That’s what the Economist called Illinois in this article:
Police officers, teachers and other public workers face a brutal reckoning
As the Economist reported:
Illinois is the class dunce, with six languishing [pension] schemes. Chicago Municipal is just 25% funded and the actuaries warn that “the risk of insolvency for the fund has increased”. The actuaries of the Chicago police scheme warn that “this is a severely underfunded plan” with a shortfall of $10bn; the funded ratio is not projected to reach 50% until 2043.
The Chicago Teachers scheme has a shortfall of $13.4bn, and a funding ratio of 47.9% on the basis of an assumed return of 6.8%. Its financial report reveals that a one-percentage-point fall in the discount rate would increase the deficit by $3bn.
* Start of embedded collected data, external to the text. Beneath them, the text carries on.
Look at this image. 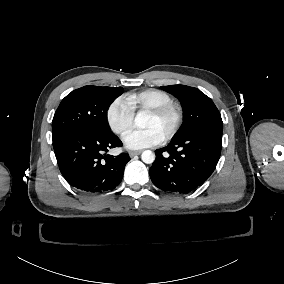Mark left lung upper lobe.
I'll list each match as a JSON object with an SVG mask.
<instances>
[{
	"label": "left lung upper lobe",
	"instance_id": "left-lung-upper-lobe-1",
	"mask_svg": "<svg viewBox=\"0 0 284 284\" xmlns=\"http://www.w3.org/2000/svg\"><path fill=\"white\" fill-rule=\"evenodd\" d=\"M161 89L176 96L184 109V122L174 137L200 130L222 132L223 122L213 101L199 89L186 85L162 86Z\"/></svg>",
	"mask_w": 284,
	"mask_h": 284
}]
</instances>
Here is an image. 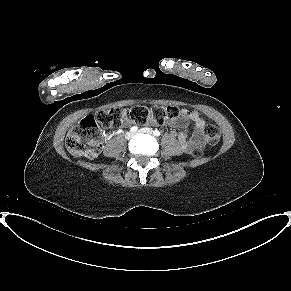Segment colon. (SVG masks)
I'll return each mask as SVG.
<instances>
[{
	"mask_svg": "<svg viewBox=\"0 0 291 291\" xmlns=\"http://www.w3.org/2000/svg\"><path fill=\"white\" fill-rule=\"evenodd\" d=\"M179 115V108L174 106H135L130 109L100 110L95 114L85 116L69 131L66 137V148L76 156L93 158L101 149L102 128L118 126L125 119L137 124H163L176 119ZM204 136L207 144L214 146L219 142L220 130L215 125L208 124L204 127ZM202 155L203 149L201 147L192 151V156L195 158H200Z\"/></svg>",
	"mask_w": 291,
	"mask_h": 291,
	"instance_id": "colon-1",
	"label": "colon"
}]
</instances>
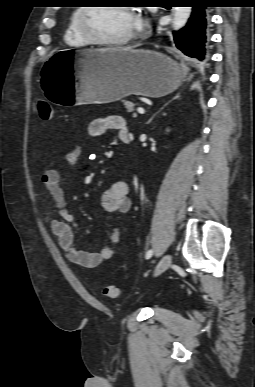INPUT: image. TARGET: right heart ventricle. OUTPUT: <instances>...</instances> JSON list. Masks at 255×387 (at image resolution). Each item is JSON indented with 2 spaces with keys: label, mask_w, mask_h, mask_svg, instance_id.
Here are the masks:
<instances>
[{
  "label": "right heart ventricle",
  "mask_w": 255,
  "mask_h": 387,
  "mask_svg": "<svg viewBox=\"0 0 255 387\" xmlns=\"http://www.w3.org/2000/svg\"><path fill=\"white\" fill-rule=\"evenodd\" d=\"M81 7H76L70 14L69 21L64 33V41L67 45L72 47H85L90 43L81 35L77 18Z\"/></svg>",
  "instance_id": "e07e8e85"
}]
</instances>
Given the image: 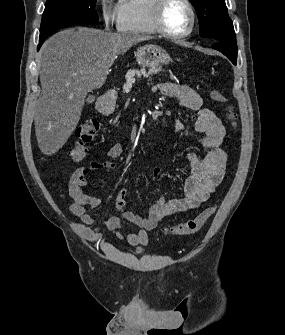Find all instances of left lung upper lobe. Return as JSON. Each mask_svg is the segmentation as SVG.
Here are the masks:
<instances>
[{"label": "left lung upper lobe", "mask_w": 285, "mask_h": 335, "mask_svg": "<svg viewBox=\"0 0 285 335\" xmlns=\"http://www.w3.org/2000/svg\"><path fill=\"white\" fill-rule=\"evenodd\" d=\"M195 6L200 35L215 41H234L233 23L228 16L225 0H190Z\"/></svg>", "instance_id": "5c2ea615"}]
</instances>
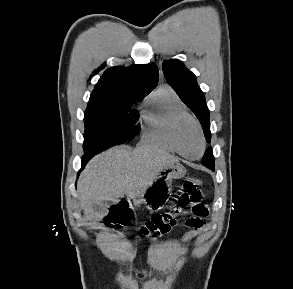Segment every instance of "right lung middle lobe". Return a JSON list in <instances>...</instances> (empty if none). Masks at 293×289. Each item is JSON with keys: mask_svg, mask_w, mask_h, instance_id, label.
<instances>
[{"mask_svg": "<svg viewBox=\"0 0 293 289\" xmlns=\"http://www.w3.org/2000/svg\"><path fill=\"white\" fill-rule=\"evenodd\" d=\"M138 98L118 100L112 103L88 105L84 115V152L95 154L117 144L132 140L139 116L130 113L131 105Z\"/></svg>", "mask_w": 293, "mask_h": 289, "instance_id": "dd1d6c3e", "label": "right lung middle lobe"}]
</instances>
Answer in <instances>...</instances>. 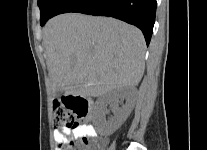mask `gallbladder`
<instances>
[{"label":"gallbladder","instance_id":"1","mask_svg":"<svg viewBox=\"0 0 207 150\" xmlns=\"http://www.w3.org/2000/svg\"><path fill=\"white\" fill-rule=\"evenodd\" d=\"M63 93L62 87H58L56 90V94L59 96Z\"/></svg>","mask_w":207,"mask_h":150}]
</instances>
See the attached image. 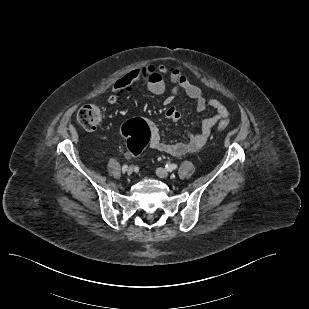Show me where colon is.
Masks as SVG:
<instances>
[{
	"instance_id": "obj_1",
	"label": "colon",
	"mask_w": 309,
	"mask_h": 309,
	"mask_svg": "<svg viewBox=\"0 0 309 309\" xmlns=\"http://www.w3.org/2000/svg\"><path fill=\"white\" fill-rule=\"evenodd\" d=\"M104 110L97 105H85L77 114L78 122L87 131L97 130L103 123ZM229 123L221 120L219 130H225ZM122 134L126 138L127 146L132 156L139 155L150 141V130L147 123L140 118L127 121L122 127Z\"/></svg>"
}]
</instances>
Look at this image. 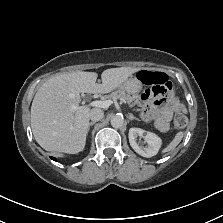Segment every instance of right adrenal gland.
<instances>
[{"instance_id":"right-adrenal-gland-1","label":"right adrenal gland","mask_w":223,"mask_h":223,"mask_svg":"<svg viewBox=\"0 0 223 223\" xmlns=\"http://www.w3.org/2000/svg\"><path fill=\"white\" fill-rule=\"evenodd\" d=\"M95 123H96L95 121L89 123V125H88V131L90 130V126L94 125Z\"/></svg>"}]
</instances>
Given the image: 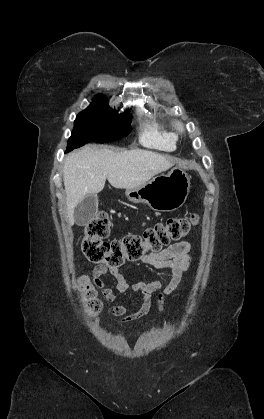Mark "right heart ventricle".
<instances>
[{
  "mask_svg": "<svg viewBox=\"0 0 264 419\" xmlns=\"http://www.w3.org/2000/svg\"><path fill=\"white\" fill-rule=\"evenodd\" d=\"M140 142L147 147L164 151H171L176 146V139L169 122L156 113L143 126Z\"/></svg>",
  "mask_w": 264,
  "mask_h": 419,
  "instance_id": "e07e8e85",
  "label": "right heart ventricle"
}]
</instances>
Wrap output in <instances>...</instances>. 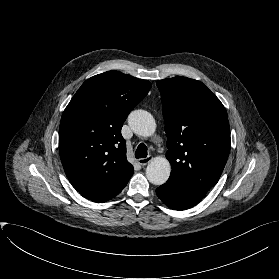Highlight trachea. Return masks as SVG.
Wrapping results in <instances>:
<instances>
[{
  "instance_id": "trachea-1",
  "label": "trachea",
  "mask_w": 279,
  "mask_h": 279,
  "mask_svg": "<svg viewBox=\"0 0 279 279\" xmlns=\"http://www.w3.org/2000/svg\"><path fill=\"white\" fill-rule=\"evenodd\" d=\"M147 154V146L144 143L139 144L135 151V158H146Z\"/></svg>"
}]
</instances>
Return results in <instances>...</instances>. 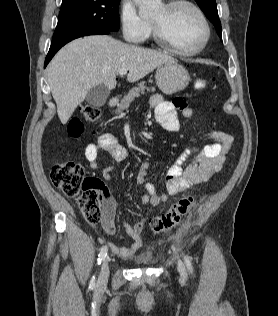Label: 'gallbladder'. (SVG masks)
I'll list each match as a JSON object with an SVG mask.
<instances>
[{
	"label": "gallbladder",
	"mask_w": 278,
	"mask_h": 316,
	"mask_svg": "<svg viewBox=\"0 0 278 316\" xmlns=\"http://www.w3.org/2000/svg\"><path fill=\"white\" fill-rule=\"evenodd\" d=\"M109 93L110 91L105 85L99 84L88 91L86 102L92 107H101L106 103Z\"/></svg>",
	"instance_id": "obj_1"
}]
</instances>
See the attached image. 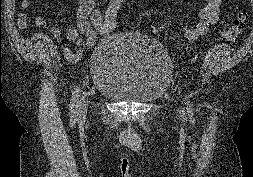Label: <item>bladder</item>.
<instances>
[{"label":"bladder","mask_w":253,"mask_h":177,"mask_svg":"<svg viewBox=\"0 0 253 177\" xmlns=\"http://www.w3.org/2000/svg\"><path fill=\"white\" fill-rule=\"evenodd\" d=\"M95 91L120 103L158 100L172 78V63L155 39L116 32L98 45L90 61Z\"/></svg>","instance_id":"obj_1"}]
</instances>
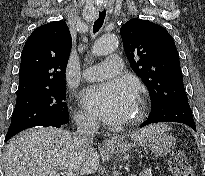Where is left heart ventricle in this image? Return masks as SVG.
Instances as JSON below:
<instances>
[{"label":"left heart ventricle","mask_w":205,"mask_h":176,"mask_svg":"<svg viewBox=\"0 0 205 176\" xmlns=\"http://www.w3.org/2000/svg\"><path fill=\"white\" fill-rule=\"evenodd\" d=\"M136 110H137V103L135 104V106H134L133 110L131 111L129 117H131L135 113Z\"/></svg>","instance_id":"left-heart-ventricle-1"}]
</instances>
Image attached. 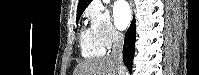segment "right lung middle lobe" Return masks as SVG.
Returning a JSON list of instances; mask_svg holds the SVG:
<instances>
[{
  "mask_svg": "<svg viewBox=\"0 0 199 75\" xmlns=\"http://www.w3.org/2000/svg\"><path fill=\"white\" fill-rule=\"evenodd\" d=\"M79 19H80V15H77V22L79 21Z\"/></svg>",
  "mask_w": 199,
  "mask_h": 75,
  "instance_id": "obj_1",
  "label": "right lung middle lobe"
}]
</instances>
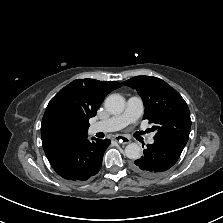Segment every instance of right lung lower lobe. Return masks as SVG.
<instances>
[{
  "mask_svg": "<svg viewBox=\"0 0 223 223\" xmlns=\"http://www.w3.org/2000/svg\"><path fill=\"white\" fill-rule=\"evenodd\" d=\"M109 144L108 139H94L90 142L86 137L81 141L57 147L47 152L46 156L61 177L80 182L99 172L104 151Z\"/></svg>",
  "mask_w": 223,
  "mask_h": 223,
  "instance_id": "right-lung-lower-lobe-1",
  "label": "right lung lower lobe"
}]
</instances>
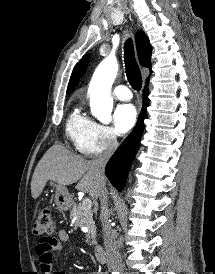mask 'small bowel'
<instances>
[{"label": "small bowel", "instance_id": "small-bowel-1", "mask_svg": "<svg viewBox=\"0 0 215 274\" xmlns=\"http://www.w3.org/2000/svg\"><path fill=\"white\" fill-rule=\"evenodd\" d=\"M69 242L68 233L60 229L57 237L40 238L36 244L35 252L39 260L41 272L44 274H74L64 272L52 273V263L55 260V253L62 249V244ZM86 274H100L98 272H87Z\"/></svg>", "mask_w": 215, "mask_h": 274}]
</instances>
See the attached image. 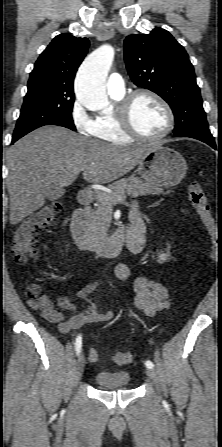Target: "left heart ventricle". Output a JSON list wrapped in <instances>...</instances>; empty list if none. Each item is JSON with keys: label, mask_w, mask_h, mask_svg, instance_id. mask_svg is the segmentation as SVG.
I'll list each match as a JSON object with an SVG mask.
<instances>
[{"label": "left heart ventricle", "mask_w": 222, "mask_h": 447, "mask_svg": "<svg viewBox=\"0 0 222 447\" xmlns=\"http://www.w3.org/2000/svg\"><path fill=\"white\" fill-rule=\"evenodd\" d=\"M132 122L143 135L156 136L166 126L167 118L163 108L148 96H139L132 107Z\"/></svg>", "instance_id": "1"}]
</instances>
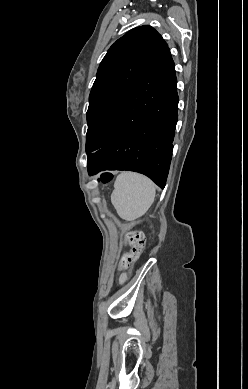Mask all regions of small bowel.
Masks as SVG:
<instances>
[{"instance_id": "small-bowel-1", "label": "small bowel", "mask_w": 248, "mask_h": 389, "mask_svg": "<svg viewBox=\"0 0 248 389\" xmlns=\"http://www.w3.org/2000/svg\"><path fill=\"white\" fill-rule=\"evenodd\" d=\"M124 279V277H121V280H123Z\"/></svg>"}]
</instances>
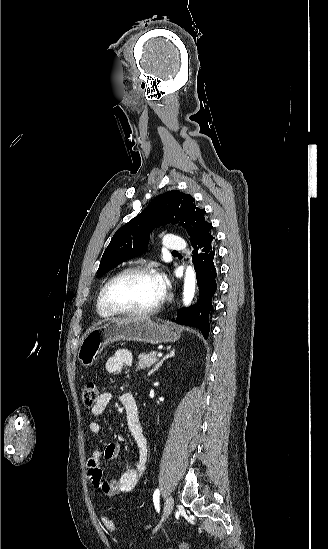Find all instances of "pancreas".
Returning a JSON list of instances; mask_svg holds the SVG:
<instances>
[{
    "mask_svg": "<svg viewBox=\"0 0 328 549\" xmlns=\"http://www.w3.org/2000/svg\"><path fill=\"white\" fill-rule=\"evenodd\" d=\"M156 355V351H152L149 355H140V357H138L137 369H150V367L158 361Z\"/></svg>",
    "mask_w": 328,
    "mask_h": 549,
    "instance_id": "pancreas-1",
    "label": "pancreas"
}]
</instances>
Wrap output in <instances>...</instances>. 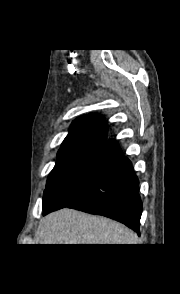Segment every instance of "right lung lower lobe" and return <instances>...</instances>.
I'll use <instances>...</instances> for the list:
<instances>
[{"mask_svg":"<svg viewBox=\"0 0 180 294\" xmlns=\"http://www.w3.org/2000/svg\"><path fill=\"white\" fill-rule=\"evenodd\" d=\"M131 162L114 139L104 141L48 206L69 207L122 222L139 234L142 203Z\"/></svg>","mask_w":180,"mask_h":294,"instance_id":"right-lung-lower-lobe-1","label":"right lung lower lobe"}]
</instances>
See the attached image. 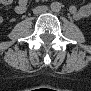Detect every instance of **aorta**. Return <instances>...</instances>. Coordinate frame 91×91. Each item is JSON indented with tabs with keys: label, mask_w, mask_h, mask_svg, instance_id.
Instances as JSON below:
<instances>
[{
	"label": "aorta",
	"mask_w": 91,
	"mask_h": 91,
	"mask_svg": "<svg viewBox=\"0 0 91 91\" xmlns=\"http://www.w3.org/2000/svg\"><path fill=\"white\" fill-rule=\"evenodd\" d=\"M51 10L54 11V12H59L62 8V4L60 2H52L51 5Z\"/></svg>",
	"instance_id": "aorta-1"
}]
</instances>
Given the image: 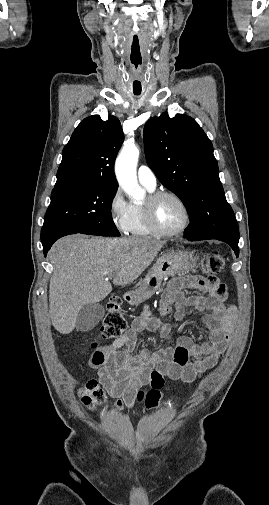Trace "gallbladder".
<instances>
[{
	"label": "gallbladder",
	"instance_id": "gallbladder-1",
	"mask_svg": "<svg viewBox=\"0 0 269 505\" xmlns=\"http://www.w3.org/2000/svg\"><path fill=\"white\" fill-rule=\"evenodd\" d=\"M105 313L100 303H88L84 305L76 319V329L81 332L92 330L103 318Z\"/></svg>",
	"mask_w": 269,
	"mask_h": 505
}]
</instances>
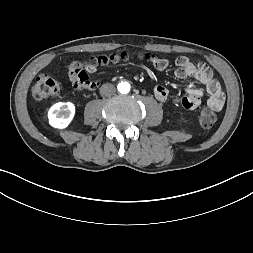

The private-sector accounting approach would lower the discount rate by around four percentage points.
This is a crisis no one wants to solve, at least not quickly. The Chicago Teachers scheme is aiming for 90% funding, but not until 2059—long after many retired members will have died. New Jersey’s teachers’ scheme is not scheduled to be fully funded until 2048. Such promises might as well be dated “the 12th of never”. The bill for taxpayers seems certain to rise substantially. For the states with the biggest pension holes, political conflict is in store.
Yet, Chicago just awarded the Chicago Teachers Union an overly generous contract that costs an additional $1.5 billion over five years.
“Political conflict already is in store”? Not in Illinois where the Chicago and Illinois governments are mere acolytes of the public employee unions and taxpayers are the serfs.